Records from a data source
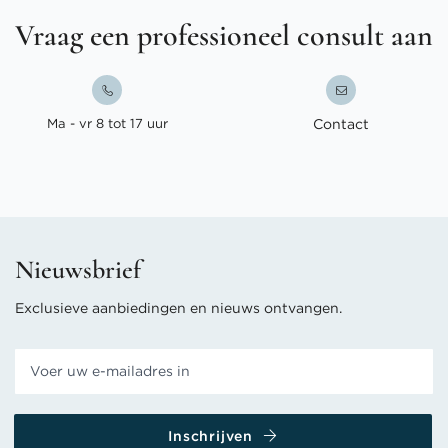
Vraag een professioneel consult aan
Ma - vr 8 tot 17 uur
Contact
Nieuwsbrief
Exclusieve aanbiedingen en nieuws ontvangen.
Inschrijven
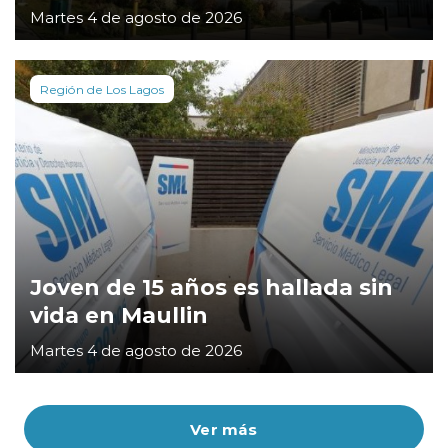
Martes 4 de agosto de 2026
Región de Los Lagos
Joven de 15 años es hallada sin
vida en Maullin
Martes 4 de agosto de 2026
Ver más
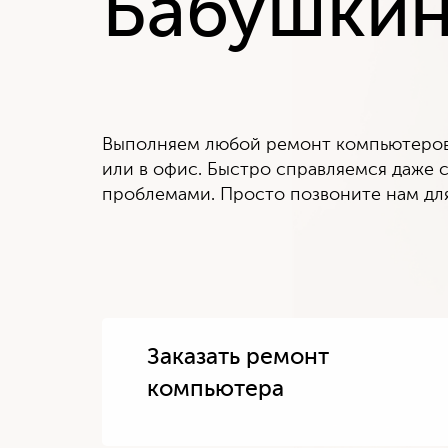
Бабушкин
Выполняем любой ремонт компьютеров 
или в офис. Быстро справляемся даже
проблемами. Просто позвоните нам для
Заказать ремонт
компьютера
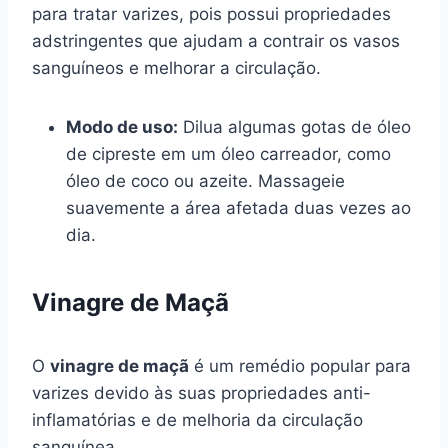
para tratar varizes, pois possui propriedades
adstringentes que ajudam a contrair os vasos
sanguíneos e melhorar a circulação.
Modo de uso:
Dilua algumas gotas de óleo
de cipreste em um óleo carreador, como
óleo de coco ou azeite. Massageie
suavemente a área afetada duas vezes ao
dia.
Vinagre de Maçã
O
vinagre de maçã
é um remédio popular para
varizes devido às suas propriedades anti-
inflamatórias e de melhoria da circulação
sanguínea.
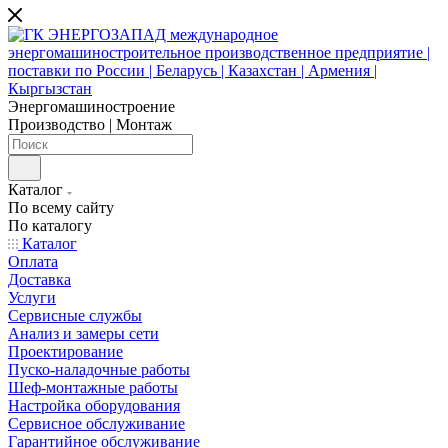
Энергомашиностроение
Производство | Монтаж
Каталог
По всему сайту
По каталогу
Каталог
Оплата
Доставка
Услуги
Сервисные службы
Анализ и замеры сети
Проектирование
Пуско-наладочные работы
Шеф-монтажные работы
Настройка оборудования
Сервисное обслуживание
Гарантийное обслуживание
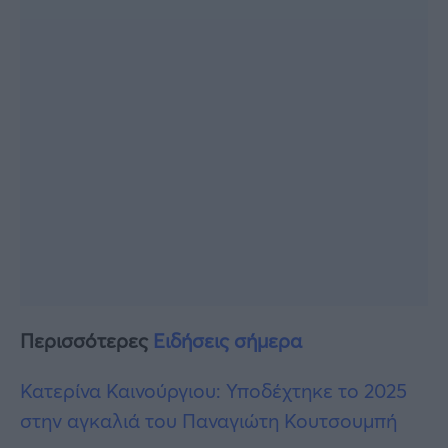
Περισσότερες
Ειδήσεις σήμερα
Κατερίνα Καινούργιου: Υποδέχτηκε το 2025
στην αγκαλιά του Παναγιώτη Κουτσουμπή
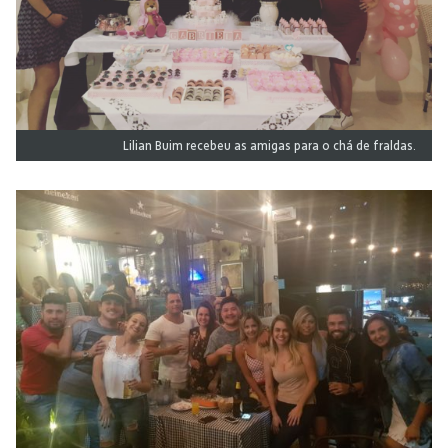
Lilian Buim recebeu as amigas para o chá de fraldas.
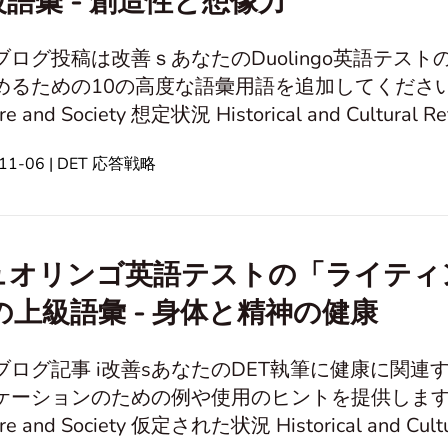
語彙 - 創造性と想像力
ブログ投稿は改善ｓあなたのDuolingo英語テス
ための10の高度な語彙用語を追加してください。 Writing Sample 個人的
定状況 Historical and Cultural Reflection 倫理と道徳 Technology 人間
ーション キャリア と ファイナンス 旅行とレジャー活動 身体的および精神
-11-06 | DET 応答戦略
ュオリンゴ英語テストの「ライティ
の上級語彙 - 身体と精神の健康
ブログ記事 i改善sあなたのDET執筆に健康に関
ションのための例や使用のヒントを提供します。 Writing Sample 個人的
y 仮定された状況 Historical and Cultural Reflection 倫理と道徳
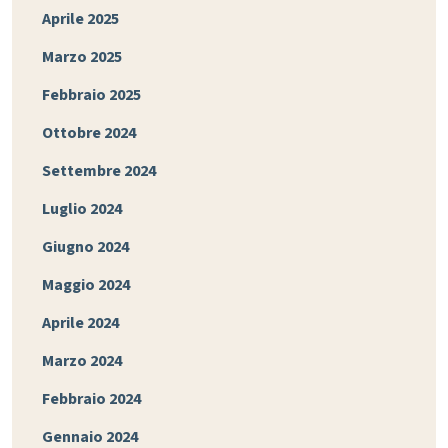
Aprile 2025
Marzo 2025
Febbraio 2025
Ottobre 2024
Settembre 2024
Luglio 2024
Giugno 2024
Maggio 2024
Aprile 2024
Marzo 2024
Febbraio 2024
Gennaio 2024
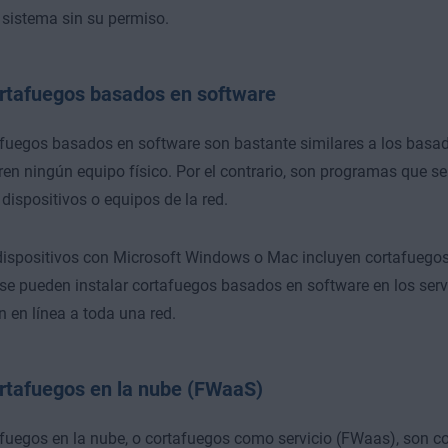
 sistema sin su permiso.
rtafuegos basados en software
fuegos basados en software son bastante similares a los basa
ren ningún equipo físico. Por el contrario, son programas que s
 dispositivos o equipos de la red.
spositivos con Microsoft Windows o Mac incluyen cortafuegos
e pueden instalar cortafuegos basados en software en los serv
n en línea a toda una red.
rtafuegos en la nube (FWaaS)
fuegos en la nube, o cortafuegos como servicio (FWaas), son 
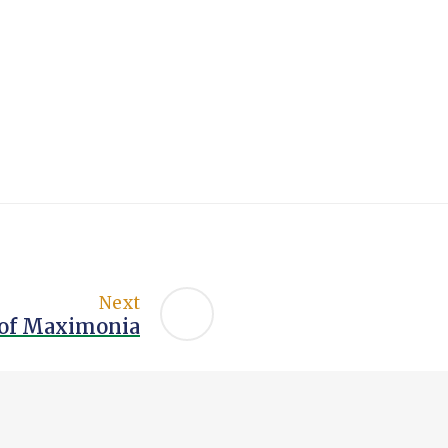
Next
of Maximonia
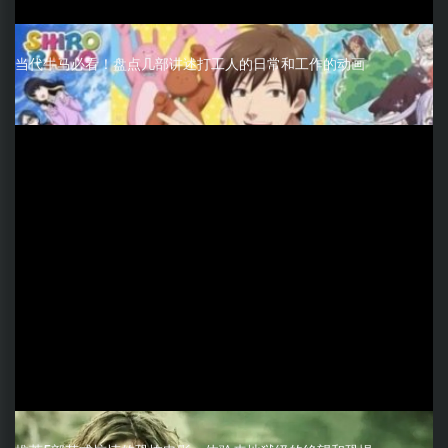
当代牛马必看！盘点几部讲述打工人的日常和工作的动画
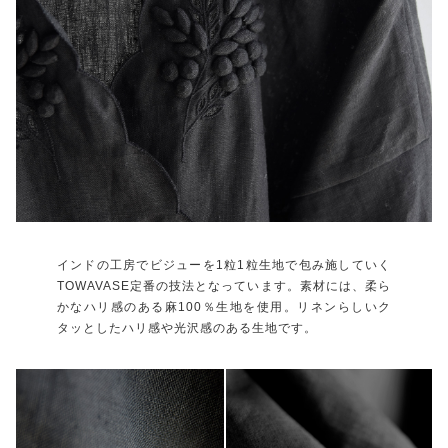
インドの工房でビジューを1粒1粒生地で包み施していく
TOWAVASE定番の技法となっています。素材には、柔ら
かなハリ感のある麻100％生地を使用。リネンらしいク
タッとしたハリ感や光沢感のある生地です。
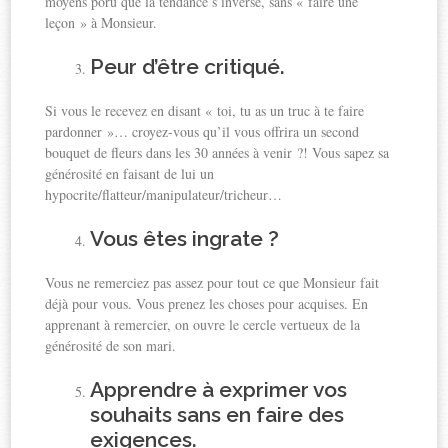
moyens poru que la tendance s’inverse, sans « faire une
leçon » à Monsieur.
Peur d’être critiqué.
Si vous le recevez en disant « toi, tu as un truc à te faire
pardonner »… croyez-vous qu’il vous offrira un second
bouquet de fleurs dans les 30 années à venir ?! Vous sapez sa
générosité en faisant de lui un
hypocrite/flatteur/manipulateur/tricheur…
Vous êtes ingrate ?
Vous ne remerciez pas assez pour tout ce que Monsieur fait
déjà pour vous. Vous prenez les choses pour acquises. En
apprenant à remercier, on ouvre le cercle vertueux de la
générosité de son mari.
Apprendre à exprimer vos
souhaits sans en faire des
exigences.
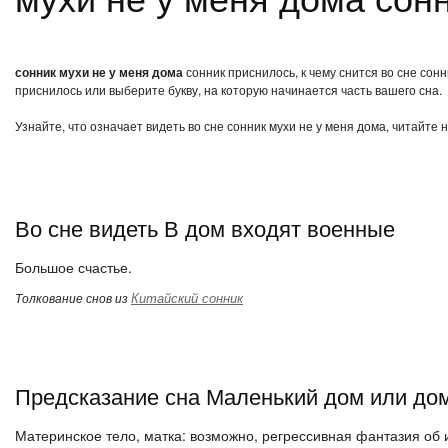
сонник мухи не у меня дома
сонник приснилось, к чему снится во сне сон
приснилось или выберите букву, на которую начинается часть вашего сна.
Узнайте, что означает видеть во сне сонник мухи не у меня дома, читайте
Во сне видеть В дом входят военные
Большое счастье.
Китайский сонник
Толкование снов из
Предсказание сна Маленький дом или дом
Материнское тело, матка: возможно, регрессивная фантазия об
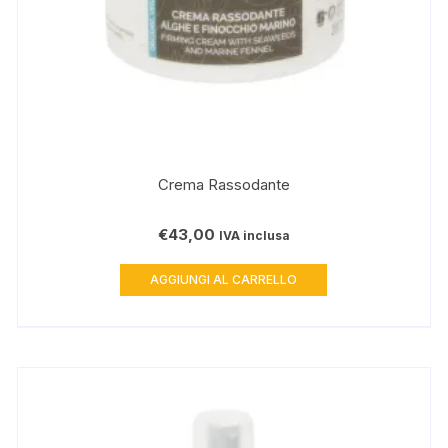
Crema Rassodante
€
43,00
IVA inclusa
AGGIUNGI AL CARRELLO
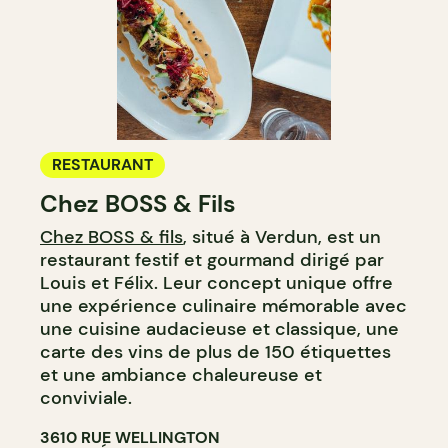
RESTAURANT
Chez BOSS & Fils
Chez BOSS & fils
, situé à Verdun, est un
restaurant festif et gourmand dirigé par
Louis et Félix. Leur concept unique offre
une expérience culinaire mémorable avec
une cuisine audacieuse et classique, une
carte des vins de plus de 150 étiquettes
et une ambiance chaleureuse et
conviviale.
3610 RUE WELLINGTON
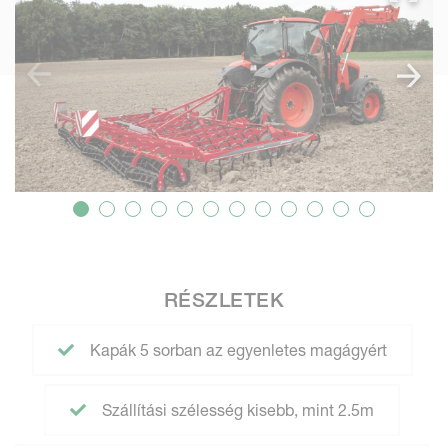
RÉSZLETEK
Kapák 5 sorban az egyenletes magágyért
Szállítási szélesség kisebb, mint 2.5m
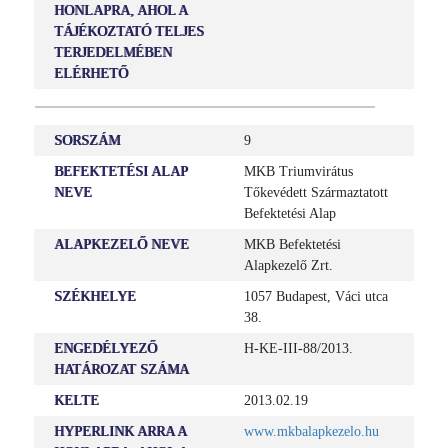
HONLAPRA, AHOL A
TÁJÉKOZTATÓ TELJES
TERJEDELMÉBEN
ELÉRHETŐ
SORSZÁM
9
BEFEKTETÉSI ALAP
MKB Triumvirátus
NEVE
Tőkevédett Származtatott
Befektetési Alap
ALAPKEZELŐ NEVE
MKB Befektetési
Alapkezelő Zrt.
SZÉKHELYE
1057 Budapest, Váci utca
38.
ENGEDÉLYEZŐ
H-KE-III-88/2013.
HATÁROZAT SZÁMA
KELTE
2013.02.19
HYPERLINK ARRA A
www.mkbalapkezelo.hu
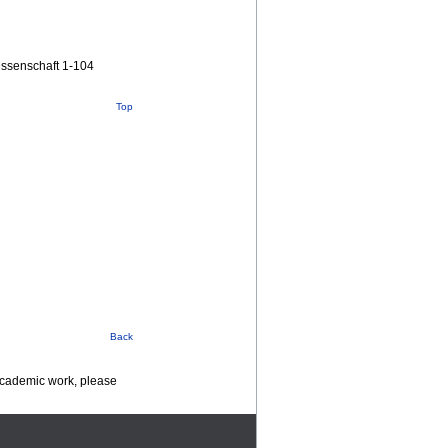
issenschaft 1-104
Top
Back
 academic work, please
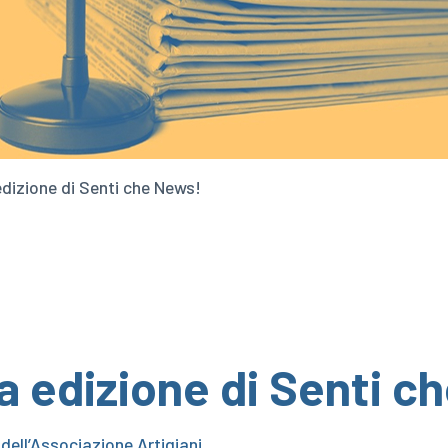
edizione di Senti che News!
a edizione di Senti c
 dell’Associazione Artigiani.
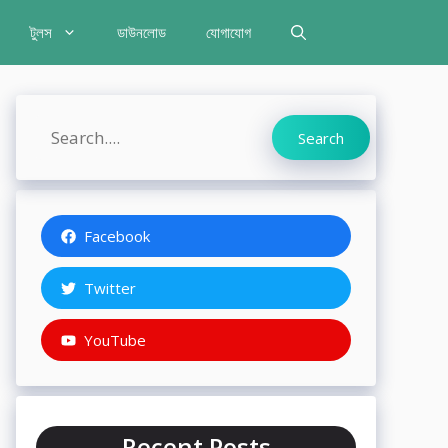
টুলস
ডাউনলোড
যোগাযোগ
Search
Search
Facebook
Twitter
YouTube
Recent Posts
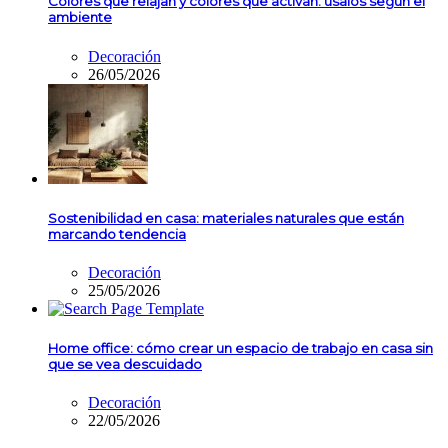
Colores que relajan y colores que activan: úsalos según el
ambiente
Decoración
26/05/2026
Sostenibilidad en casa: materiales naturales que están
marcando tendencia
Decoración
25/05/2026
Home office: cómo crear un espacio de trabajo en casa sin
que se vea descuidado
Decoración
22/05/2026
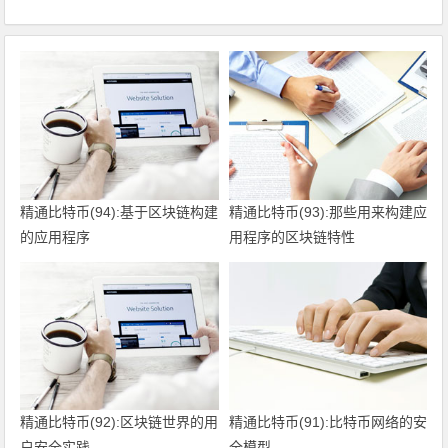
精通比特币(94):基于区块链构建
精通比特币(93):那些用来构建应
的应用程序
用程序的区块链特性
精通比特币(92):区块链世界的用
精通比特币(91):比特币网络的安
户安全实践
全模型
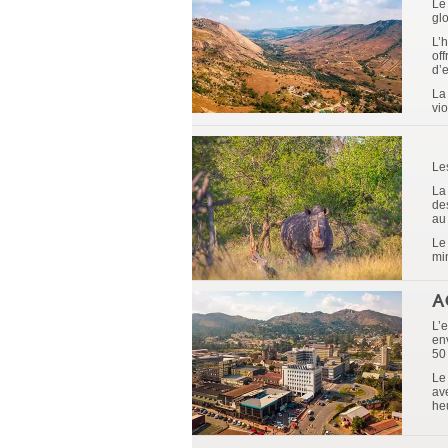
Le
gl
L’h
of
d’e
La
vi
Le
La
de
au
Le
mi
A
L’
en
50
Le
av
he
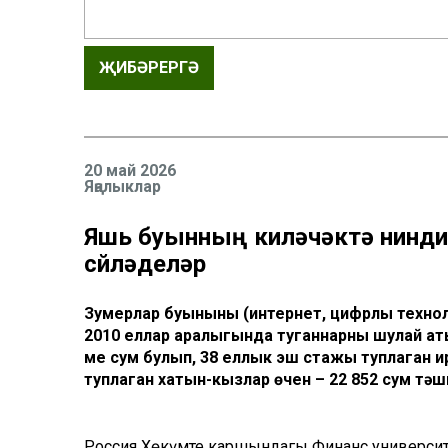
ҖИБӘРЕРГӘ
20 май 2026
Яңалыклар
Яшь буынның киләчәктә нинди 
сөйләделәр
Зумерлар буынының (интернет, цифрлы технол
2010 еллар аралыгында туганнарны шулай аты
мең сум булып, 38 еллык эш стажы туплаган и
туплаган хатын-кызлар өчен – 22 852 сум тәш
Россия Хөкүмәте каршындагы Финанс универс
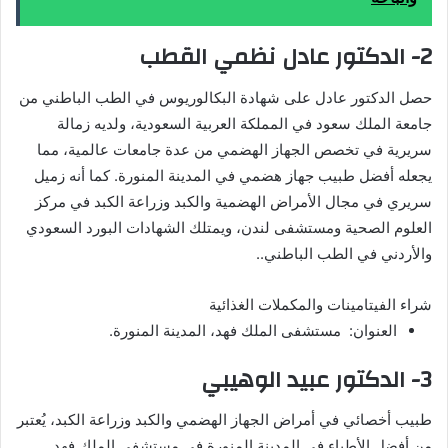
2- الدكتور عادل نظمي القطب
حصل الدكتور عادل على شهادة البكالوريوس في الطب الباطني من
جامعة الملك سعود في المملكة العربية السعودية، ولديه زمالة
سريرية في تخصص الجهاز الهضمي من عدة جامعات عالمية، مما
يجعله أفضل طبيب جهاز هضمي في المدينة المنورة. كما أنه زميل
سريري في مجال الأمراض الهضمية والكبد وزراعة الكبد في مركز
العلوم الصحية ومستشفى لندن، ويمتلك الشهادات البورد السعودي
والأردني في الطب الباطني..
شراء الفيتامينات والمكملات الغذائية
العنوان: مستشفى الملك فهد، المدينة المنورة.
3- الدكتور عبيد الوهيبي
طبيب أخصائي في أمراض الجهاز الهضمي والكبد وزراعة الكبد، يُعتبر
من أفضل الأطباء في المدينة المنورة في مستشفى الملك فهد.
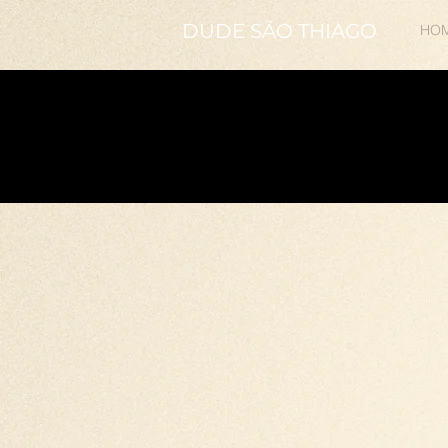
DUDE SÃO THIAGO
HO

**TASK DIRECTIONS:** The word "circulação" may occur in lines of the data above; say how many lines hold it, giving only the number.

**TASK ANSWER:** 2